BEGIN RECORDS

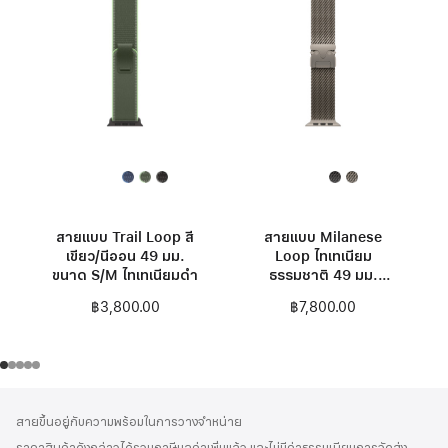
สายแบบ Trail Loop สี
สายแบบ Milanese
เขียว/นีออน 49 มม.
Loop ไทเทเนียม
ขนาด S/M ไทเทเนียมดำ
ธรรมชาติ 49 มม.
ขนาด S
฿3,800.00
฿7,800.00
ส่วน
เชิงอรรถ
สายขึ้นอยู่กับความพร้อมในการวางจำหน่าย
ท้าย
ราคาสินค้าดังกล่าวได้รวมภาษีมูลค่าเพิ่มแล้ว และไม่มีค่าธรรมเนียมการจัดส่ง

END RECORDS

▶ EXERCISE AIM: Exact copies of all the entries, without any pictures, are what the answer must contain.

▶ OUTPUT OF THE TASK:
สายแบบ Trail Loop สี
สายแบบ Milanese
เขียว/นีออน 49 มม.
Loop ไทเทเนียม
ขนาด S/M ไทเทเนียมดำ
ธรรมชาติ 49 มม.
ขนาด S
฿3,800.00
฿7,800.00
ส่วน
เชิงอรรถ
สายขึ้นอยู่กับความพร้อมในการวางจำหน่าย
ท้าย
ราคาสินค้าดังกล่าวได้รวมภาษีมูลค่าเพิ่มแล้ว และไม่มีค่าธรรมเนียมการจัดส่ง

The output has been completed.